▸ Task to complete
Repeat the records below exactly, leaving out every picture.

────────────────────

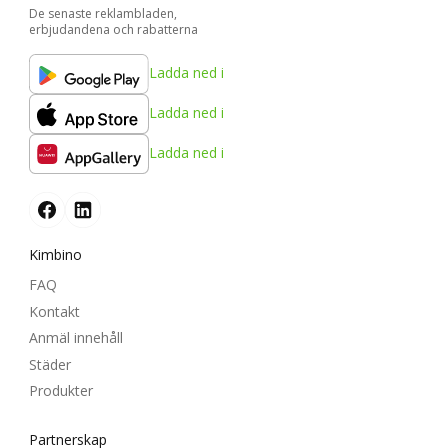
De senaste reklambladen,
erbjudandena och rabatterna
Ladda ned i
Ladda ned i
Ladda ned i
Kimbino
FAQ
Kontakt
Anmäl innehåll
Städer
Produkter
Partnerskap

────────────────────

▸ Result of this exercise
De senaste reklambladen,
erbjudandena och rabatterna
Ladda ned i
Ladda ned i
Ladda ned i
Kimbino
FAQ
Kontakt
Anmäl innehåll
Städer
Produkter
Partnerskap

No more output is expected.